Writer
M3DEA
by Vittorio Parri
‘‘…And you, left aside:
lonely; fragmented.
And him: Absent.
And a scream
that rips your thoughts;
A cold sound
that like rhythmical Drops,
erodes your soul, remaining
imprinted in your mind:
Where were you Jason?’’
-The Old-
The Project
M3dea is project that started many years ago from a series of images that I had in my mind, long chats with friends and an exhibition at the Royal Academy that sparked my imagination, and gave me the impulse to write.
M3dea is an adaptation of the greek myth of Medea; my personal way to put order to a series of fragments, versions, and older adaptation to what is widely considered the most cruel of greek tragedies.
M3dea is a call for freedom, a personal step stone into my development as a theatre practitioner, and a creative.
M3dea is a long lasting labour, who still has to see the lights of the stage.
The Story
Medea is a foreigner in a foreign land, a stranger amongst strangers. Her faith has been decided by the Gods when, in her Motherland — the Colchis — Eros carelessly shoots the most painful of his harrow at her, and she falls in love with the first of the heroes: Jason.
Her love is an apparent freedom, a clean cut from her land, her family and the world she has known.
Upon her arrival in Corinth, Medea already has two children: physical portrayal of her love for Jason.
But Jason is not there anymore. He left him for another woman, Creusa, Princess of Corinth and Daughter of Creon, king of Corinth.
Trapped in a life she never chose and abandoned by her husband and the Gods, Medea is battling for her own freedom, in search of her free will.

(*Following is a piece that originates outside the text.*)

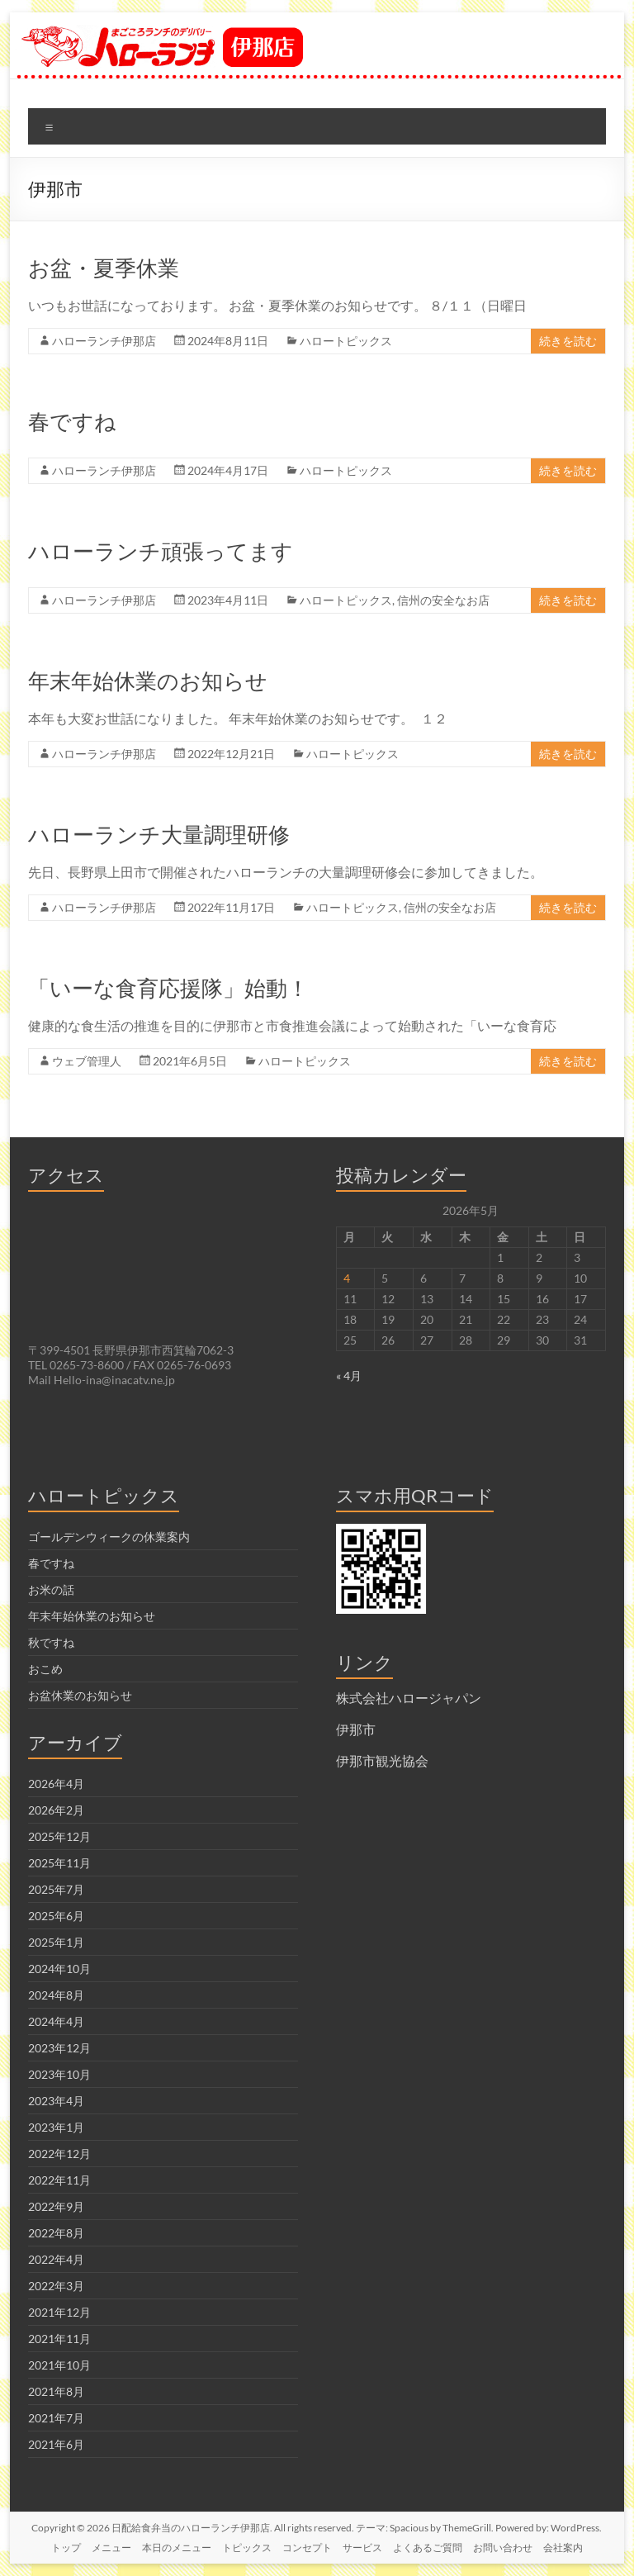 The image size is (634, 2576). Describe the element at coordinates (59, 2048) in the screenshot. I see `2023年12月` at that location.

But the path to freeing ourselves comes at a cost that nobody is willing to pay.
The concept
Cubism and Theatre
In 2016, I had the chance to visit Hockney's solo exhibition at the Royal Academy of Arts. Travelling through the many phases that this artist had throughout his life, I ended up, at the end of the exhibition, in front of some work he developed between the end of the 80s and the beginning of the 90s. His work in that period revolved around the idea of applying the concepts of cubism (hence, to reproduce the three-dimensionality of a subject on a bi-dimensional support) to photography. What came out of that is a series of photographic portrayals taken from different perspectives and rebuilt in what appears to be a cohesive image of the subject.
Whilst observing the mesmerising details of these works, I started questioning myself on the possibility of applying those same concepts of cubism to theatre, conceiving the text and images we create on stage as bi-dimensional representations of reality.
The concept revolves around the idea that in front of a character written in a text, every actor decides how to approach it based on what is closer, in terms of reliability, to his personal background. The difference in background and personal stories gives us the chance to calibrate certain aspects of those written characters and to leave out some others, returning a partially incomplete image and resulting in what we recognise as different performances.
One character, Three Souls.
In order to try to tackle the main problem that revolves around Cubism and Theatre, hence the fact that Theatre is already by definition a three-dimensional media, I decided that my solution would have been found in looking at the different aspects that build a character (emotions, words, and physicality), and to apply the concepts of cubism to those factors.
What came out of it is a character (Medea) seen from three different perspectives: The Young (a version of Medea before she meets Jason), Medea or The Mother (the version of Medea that lives in the present moment, mother of two and wife to Jason) and The Old (the future version of Medea, that has already killed her children and has freed herself from the will of the Gods).
These three versions of the same character work as a chorus in unison to deliver the story of Medea.
The subsequential passage was to give voice to these three characters. Starting from the Most recognizable one (Medea or The Mother), I decided to write her in prose her words as a representation of how we speak daily, down to The Old written in poetry to represent the freedom from structure and the wiseness of her character, passing through the Young a Medea that is entrapped and silenced in her free will by the decisions that the Gods made for her, and hence developed in her entirety through physical theatre and movements.
The Next Step
M3dea currently stands as early draft piece in search help for further development.